The procession of the Sixteen Arhats took place in the morning on the sixth day of the Kagyu Monlam. Seats for the Sixteen Arhats were laid out on the main stage, where a black pagoda shrine occupied the centre ground.
In the morning, Mönlam participants arrived to find the Pavilion transformed.
The Pavilion's central aisle had become an elaborate carpet of flowers.
This spectacular golden statue of the Buddha would be placed inside the pagoda shrine in the Pavilion.
A red carpet walkway strewn with orange and yellow petals was specially prepared for the procession.
Under each parasol was one of the Sixteen Arhats in a mask and costume, holding one of the attributes described in the Prostrations and Offerings to the Sixteen Elders.
Each Arhat was accompanied by an attendant similar in character carrying the parasol. Behind the Arhats came groups of monks with alms bowls.
Victory banners and parasols led the procession from Tergar Monastery to the Monlam Pavilion.
Mönlam Members were lined up to frame the procession, and all participants would have an opportunity to make an offering.
The Arhat's costumes were new this year, created by a famous Hong Kong costume designer.
Devotees near the Pavilion eagerly awaited the Arhat procession, which had originated from Tergar Monastery.
Monks with their begging bowls bring up the rear of the procession.
This Arhat proudly holds his attributes, in this case a ringing staff and vase.
The head of the procession entered the Pavilion to the sound of music, his measured steps barely disturbing the carpet of flowers underfoot.
The Arhats and monks advance slowly towards the stage.
Once on the stage, the Arhats displayed their mudras and attributes and in this way bless the spectators.
The masks were also new this year; they were created by a Chinese artist based on an artwork by the 17th Gyalwang Karmapa.
The mask-maker captured the unique features and facial expressions of each Arhat, just as they appeared in the Karmapa's drawing.
This Arhat holds a crown.
This Arhat is deep in meditative equipoise.
The lay devotees are finally able to make their offerings; they will accrue much merit by this simple act of faith.
The 17th Gyalwang Karmapa and His Eminence Goshir Gyaltsab Rinpoche presided over the entire event.
Yangsi Bokar Rinpoche gazes at the spectacle with delighted rapture.
The Arhats took their seats on either side of the Buddha statue ensconced in the elaborate black pagoda.

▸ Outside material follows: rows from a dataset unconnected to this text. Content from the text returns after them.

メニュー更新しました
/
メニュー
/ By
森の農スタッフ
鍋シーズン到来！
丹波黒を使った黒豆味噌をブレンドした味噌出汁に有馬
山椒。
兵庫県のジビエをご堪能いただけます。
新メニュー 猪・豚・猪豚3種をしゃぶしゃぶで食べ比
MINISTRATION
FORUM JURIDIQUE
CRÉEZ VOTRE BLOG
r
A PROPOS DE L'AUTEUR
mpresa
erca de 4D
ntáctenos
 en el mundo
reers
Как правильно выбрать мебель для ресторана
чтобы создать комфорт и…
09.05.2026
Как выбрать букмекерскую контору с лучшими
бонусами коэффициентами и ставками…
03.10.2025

Laden baskets of fruit were placed next to each of the Arhats.
Gelongs with their begging bowls give a taste of what the Buddha's retinue of Bhikkshus may have looked in ancient times.

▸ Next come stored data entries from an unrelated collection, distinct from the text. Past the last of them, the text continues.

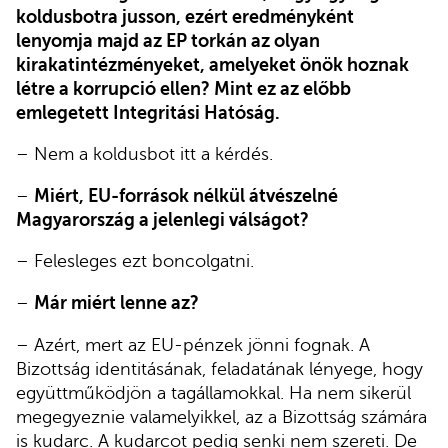
koldusbotra jusson, ezért eredményként
lenyomja majd az EP torkán az olyan
kirakatintézményeket, amelyeket önök hoznak
létre a korrupció ellen? Mint ez az előbb
emlegetett Integritási Hatóság.
– Nem a koldusbot itt a kérdés.
–
Miért, EU-források nélkül átvészelné
Magyarország a jelenlegi válságot?
– Felesleges ezt boncolgatni.
–
Már miért lenne az?
– Azért, mert az EU-pénzek jönni fognak. A
Bizottság identitásának, feladatának lényege, hogy
együttműködjön a tagállamokkal. Ha nem sikerül
megegyeznie valamelyikkel, az a Bizottság számára
is kudarc. A kudarcot pedig senki nem szereti. De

The Rinpoches and monks gaze upon the event with eager interest.
The Buddha statue had been moved from Tergar to the Pavilion with great care and ceremony.
Displaying nobility and dignity, the Arhats display their mudras for the benefit of all.
A giant golden bowl overflowing with piled fruits adds an elegant touch.
Finally, a group portrait was taken in honor of this spectacular event. From left to right: Yangsi Bokar Rinpoche, Zurmang Gharwang Rinpoche, H.E. Goshir Gyaltsab Rinpoche, the 17th Gyalwang Karmapa Ogyen Trinley Dorje, Venerable Mingyur Rinpoche, and Khenpo Donyo Rinpoche.